Monasterboice was the first brief stop at the beginning of the tour. Some of the largest and best Celtic crosses are there, which is its main claim to fame. Other than that, it's a graveyard, a crumbling abbey wall, and one of the round towers you find around Ireland that were used for hiding from Viking raiders back in the middle ages.
Newgrange was the centerpiece of the day. It's a stone tomb that's 5,200 years old, dating it to before the pyramids. Over 4,000 years ago it fell into disuse, gradually crumbled into the hillside, became overgrown, and was forgotten. Then in the 1700's it was rediscovered and excavated enough to go inside. It was left completely open to the public for 200 years, though, so the rocks now bear various kinds of more modern graffiti as well as the ancient carvings. It wasn't until the last century that it was fully restored and protected.
For the large size of the mound, the interior is actually quite small. You can go inside, but not take photos. A tiny passage way leads into the middle of the mound and opens into a tiny room with three alcoves and a high, domed ceiling. That's it; the rest is solid rock. But on the winter solstice, for 17 minutes at dawn, sunlight will come in through an opening above the entrance, creep down the passage, and fill the entire chamber with light. The chamber currently has electric lights installed that let the guide do a simulation of this, which gets across the concept but not, I expect, the feeling. I was also disappointed that she seemed careful never to let the lights go completely out. Even when turning out the main lights before the simulation, they had just barely faded when the new light came in. I would have liked to have had a few seconds at least to really get the feeling of being completely encased in stone and darkness. But it's a fascinating place to be in, regardless. They're holding a lottery this year to determine who actually gets to be in there at dawn on the solstice.

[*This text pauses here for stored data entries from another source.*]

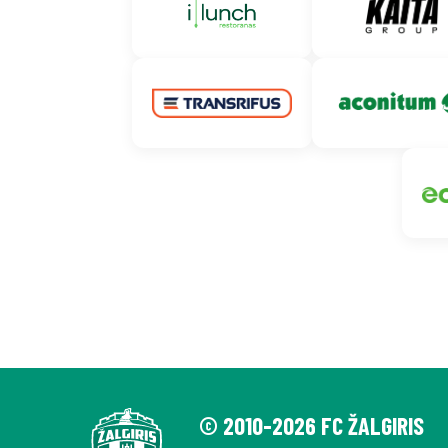
© 2010-2026 FC ŽALGIRIS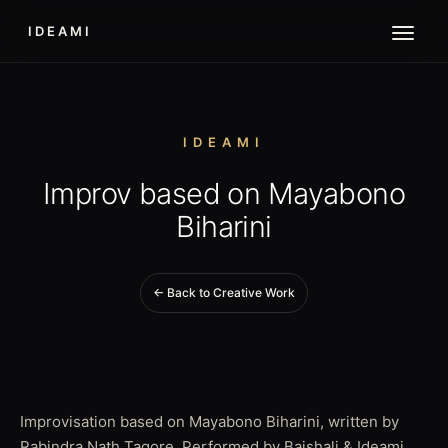
IDEAMI
IDEAMI
Improv based on Mayabono
Biharini
← Back to Creative Work
Improvisation based on Mayabono Biharini, written by
Rabindra Nath Tagore. Performed by Baishali & Ideami.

Our last stop was the Hill of Tara. Since the visitor's center there doesn't open until some time in May, we got a different sort of intro to the area. The proprietor of an antique bookshop squeezed us all in among the shelves, turned out the lights, and gave us a slide show. He had some excellent pictures on cracked and dirty slides, including some of the excavations in the 1950's and of the British Israelites who tore the place up looking for the Ark of the Covenant, all accompanied by dramatic and entertaining narration. Probably more fun that whatever the official visitor's center might have had.
The Hill of Tara itself isn't actually so much to see when you're actually on it, though it's fun to ride the rise and fall in the land like waves. There were also too many people crawling over it to get the proper feel for it, much the way I remember feeling about Glastonbury Tor. But I did go out to see Lia Fáil, the Stone of Destiny, which is said to roar three times if touched by the true high king of Ireland. I touched it, just in case. A sheep bleated somewhere off in the distance, but I don't think that counts.
I also took a short walk down a little road where none of the other tourists were bothering to go. And so I got to see a little holy well there, with no one else around. It had a gate right on the side of the road, and all it was was a trickle of water coming out the side of the hill, down a pipe, and over the edge of a rock. I liked it because it was just sitting there modestly, doing its own thing and letting everyone else get distracted by the main sights.
Overall, this tour was very worthwhile. It was a nice, efficient way to get around to several of the main sites in this area in one day, filled with history, stories and jokes during the bus rides (props to John "His Grace" Bolton, the driver and guide). It was a Bus Éireann tour, if anybody out there is looking to go on one.